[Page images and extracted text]
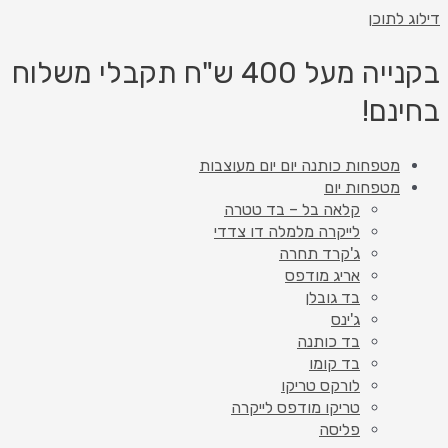
דילוג לתוכן
בקנייה מעל 400 ש"ח תקבלי משלוח
בחינם!
מטפחות כותנה יום יום מעוצבות
מטפחות יום
קלאה בל – בד טטרה
לייקרה מלמלה דו צדדי
ג'קרד תחרה
אריג מודפס
בד גובלן
ג'ינס
בד כותנה
בד קומו
לורקס טריקו
טריקו מודפס לייקרה
פליסה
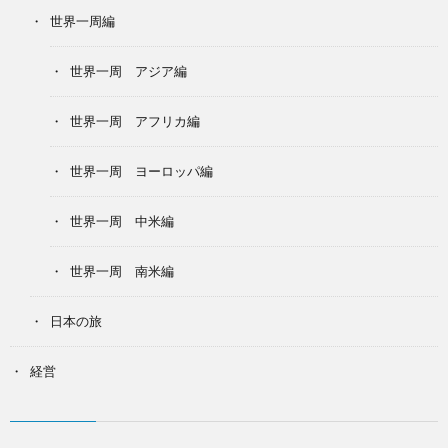
世界一周編
世界一周 アジア編
世界一周 アフリカ編
世界一周 ヨーロッパ編
世界一周 中米編
世界一周 南米編
日本の旅
経営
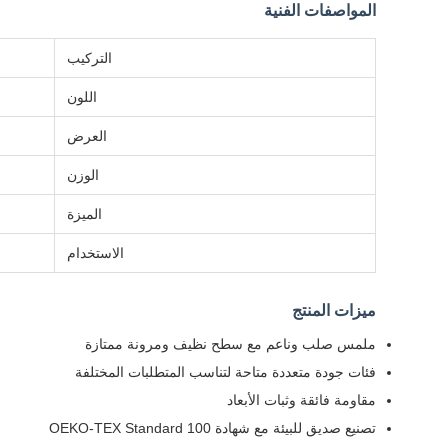
المواصفات الفنية
التركيب
اللون
العرض
الوزن
الميزة
الاستخدام
ميزات المنتج
ملمس صلب وناعم مع سطح نظيف ومرونة ممتازة
فئات جودة متعددة متاحة لتناسب المتطلبات المختلفة
مقاومة فائقة وثبات الأبعاد
تصنيع صديق للبيئة مع شهادة OEKO-TEX Standard 100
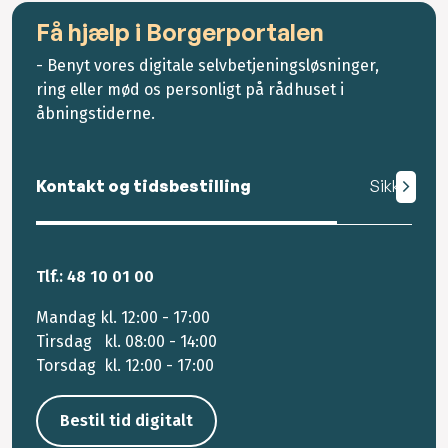
Få hjælp i Borgerportalen
- Benyt vores digitale selvbetjeningsløsninger,
ring eller mød os personligt på rådhuset i
åbningstiderne.
Kontakt og tidsbestilling
Sikker mail
Tlf.: 48 10 01 00
Mandag kl. 12:00 - 17:00
Tirsdag kl. 08:00 - 14:00
Torsdag kl. 12:00 - 17:00
Bestil tid digitalt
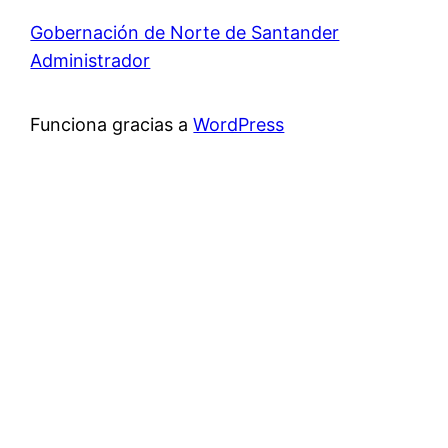
Gobernación de Norte de Santander
Administrador
Funciona gracias a
WordPress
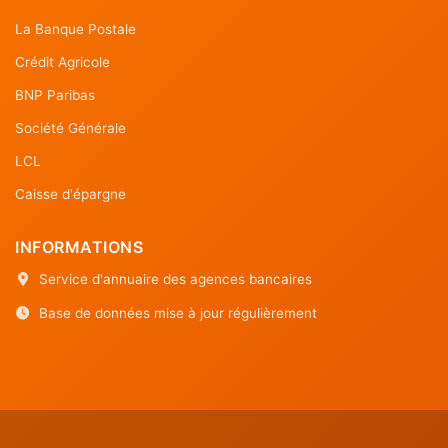
La Banque Postale
Crédit Agricole
BNP Paribas
Société Générale
LCL
Caisse d'épargne
INFORMATIONS
Service d'annuaire des agences bancaires
Base de données mise à jour régulièrement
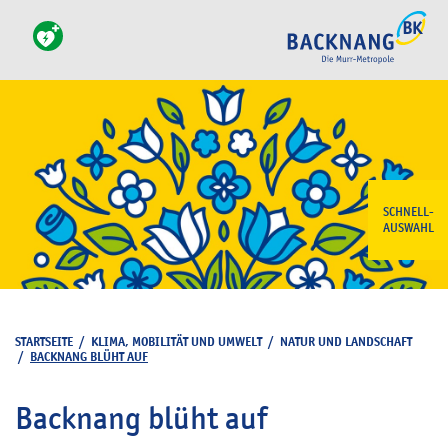
SCHNELL-
AUSWAHL
STARTSEITE
/
KLIMA, MOBILITÄT UND UMWELT
/
NATUR UND LANDSCHAFT
/
BACKNANG BLÜHT AUF
Backnang blüht auf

Work item
Go through the records line by line and count those that contain the string "כותנה". Answer with the count alone.

Answer for the task
2